By the 1790’s inoculation was a common practice in Europe as getting smallpox was considered a fatal truth no one could avoid. Thus it was better to be inoculated by a small quantity of virus when you were young and strong to trigger your immune system (or your body defence mechanism) than to get an infectious dose later. Inoculation had actually been discovered in China nearly 800 years before (with a rate of failure sometimes as deadly as a natural infection itself)
The Americans only used this basic European knowledge to their use when smallpox finally broke out in America in the 1770’s
What the physician did at Valley Forge was nothing more than quick thinking and a rather efficient practical use of that knowledge. This event is no scientific breaktrough. The only "incredible" aspects of this mass inoculation is : 1) to have saved the continental army and 2) to have produced a "experimental ground" where you could easily count dead and survivors from the inoculation and thus evaluate the efficacy of the inoculation techniques of that era. And 1 out of 50 is an ok result but nothing great, if nowadays every vaccination killed 2% of the population then a lot of people wouldn’t reach the age of 20.

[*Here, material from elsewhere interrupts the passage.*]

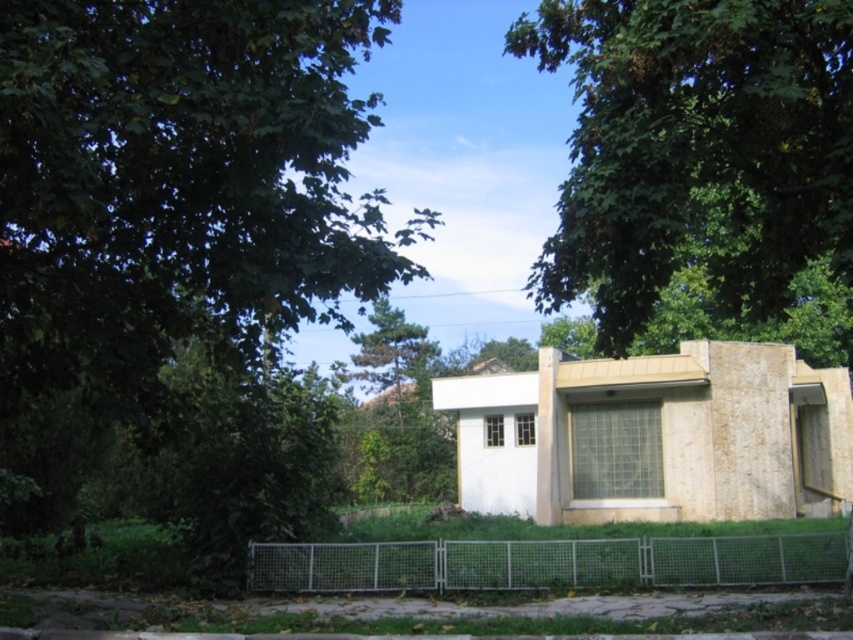 Is the position of green leafy tree at upper center more distant than that of metallic wire mesh fence at lower center?

No, green leafy tree at upper center is in front of metallic wire mesh fence at lower center.

At what (x,y) coordinates should I click in order to perform the action: click on green leafy tree at upper center. Please return your answer as a coordinate pair (x, y). Looking at the image, I should click on (695, 150).

What do you see at coordinates (695, 150) in the screenshot? I see `green leafy tree at upper center` at bounding box center [695, 150].

This screenshot has height=640, width=853. Identify the location of green leafy tree at upper center. click(x=695, y=150).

One big difference in this last aspect is that if you get smallpox from after inoculation, than it’s the inoculation that killed you, if it’s after a vaccination than it’s that the vaccination is to recent to effectively protect you or that someone put water in your shot.
So no, Inoculation was not discovered by the British (nor was it discovered by the Americans) but vaccination sure was. And just in case, I am not British but American and not of British descent, but fact stays fact.